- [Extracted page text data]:
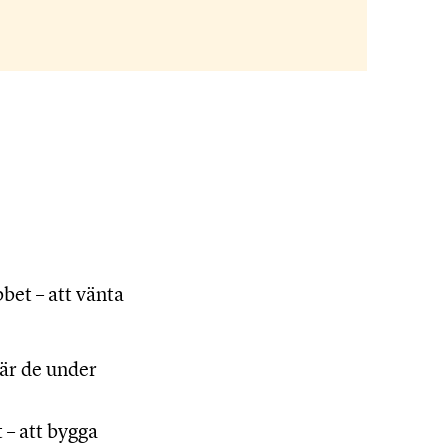
bet – att vänta
är de under
 – att bygga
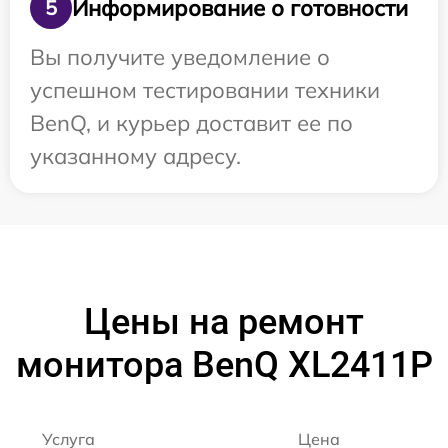
Информирование о готовности
5
Вы получите уведомление о
успешном тестировании техники
BenQ, и курьер доставит ее по
указанному адресу.
Цены на ремонт
монитора BenQ XL2411P
Услуга
Цена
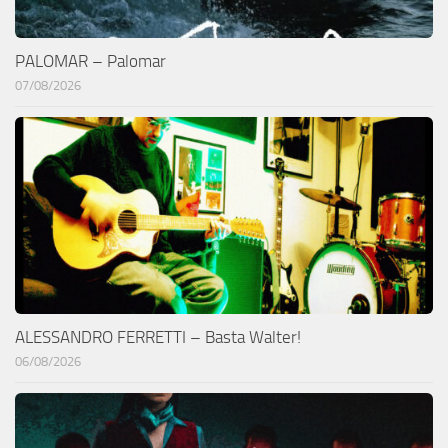
PALOMAR – Palomar
07/08/2026
ALESSANDRO FERRETTI – Basta Walter!
06/08/2026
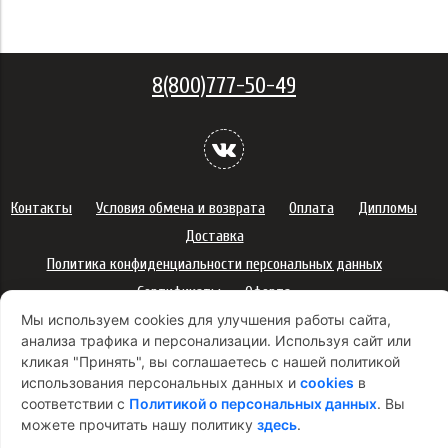
8(800)777-50-49
Контакты
Условия обмена и возврата
Оплата
Дипломы
Доставка
Политика конфиденциальности персональных данных
Сертификаты
Оферта
Мы используем cookies для улучшения работы сайта,
Правила использования подарочных карт
анализа трафика и персонализации. Используя сайт или
Правила ухода за одеждой
Политика платежей
кликая "Принять", вы соглашаетесь с нашей политикой
Условия использования Cookie-файлов
использования персональных данных и
cookies
в
соответствии с
Политикой о персональных данных
. Вы
Согласие на рекламную рассылку
можете прочитать нашу политику
здесь
.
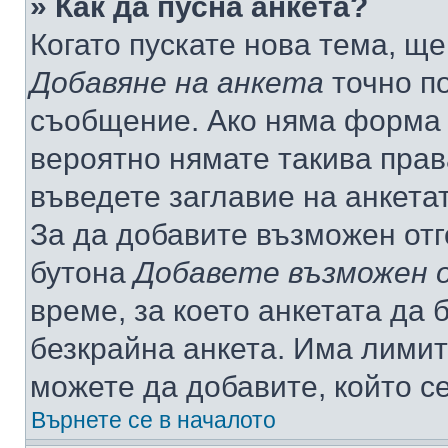
» Как да пусна анкета?
Когато пускате нова тема, щ
Добавяне на анкета
точно по
съобщение. Ако няма форма з
вероятно нямате такива прав
въведете заглавие на анкета
За да добавите възможен отг
бутона
Добавете възможен 
време, за което анкетата да 
безкрайна анкета. Има лимит
можете да добавите, който с
Върнете се в началото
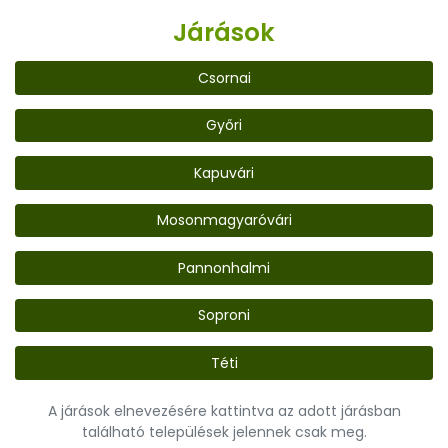
Járások
Csornai
Győri
Kapuvári
Mosonmagyaróvári
Pannonhalmi
Soproni
Téti
A járások elnevezésére kattintva az adott járásban
található települések jelennek csak meg.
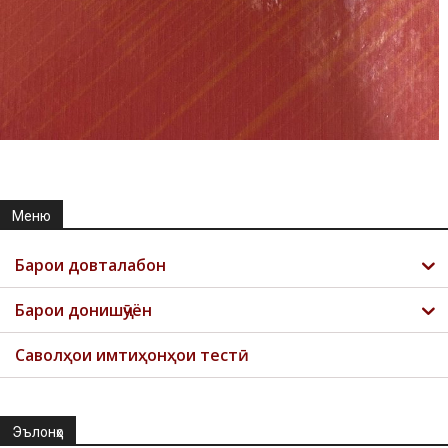
Меню
Барои довталабон
Барои донишҷӯён
Саволҳои имтиҳонҳои тестӣ
Эълонҳо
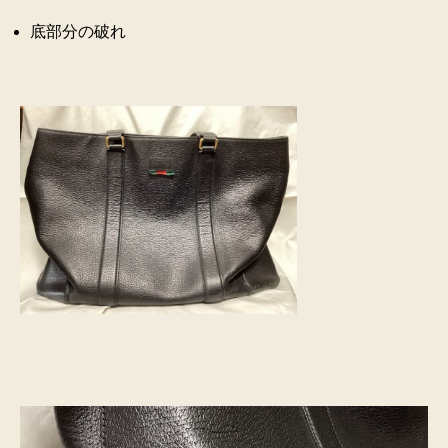
底部分の破れ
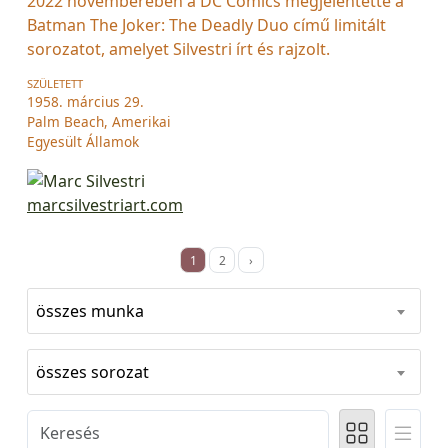
2022 novemberében a DC Comics megjelentette a
Batman The Joker: The Deadly Duo című limitált
sorozatot, amelyet Silvestri írt és rajzolt.
SZÜLETETT
1958. március 29.
Palm Beach, Amerikai
Egyesült Államok
marcsilvestriart.com
1
2
›
összes munka
összes sorozat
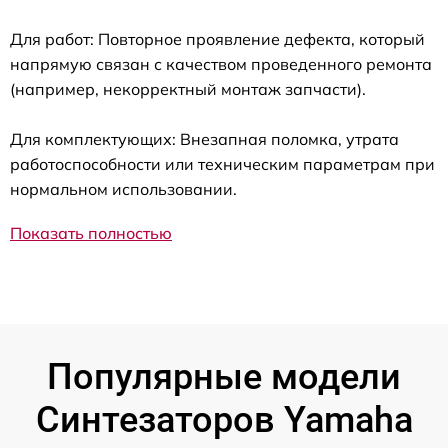
Для работ: Повторное проявление дефекта, который
напрямую связан с качеством проведенного ремонта
(например, некорректный монтаж запчасти).
Для комплектующих: Внезапная поломка, утрата
работоспособности или техническим параметрам при
нормальном использовании.
Показать полностью
Популярные модели
Синтезаторов Yamaha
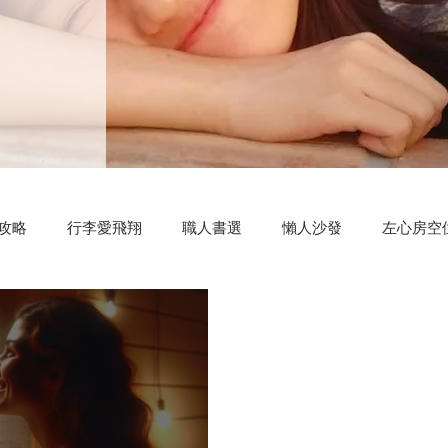
攻略
行李愛飛翔
職人書選
懶人沙發
左心房空
測驗小程式
好康分享
明新科大
區塊鏈
共同創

- [Task to complete]: Bring together all lines of the entries above in which the string "възможен" occurs.

- [Response to the task]:
За да добавите възможен отг
Добавете възможен 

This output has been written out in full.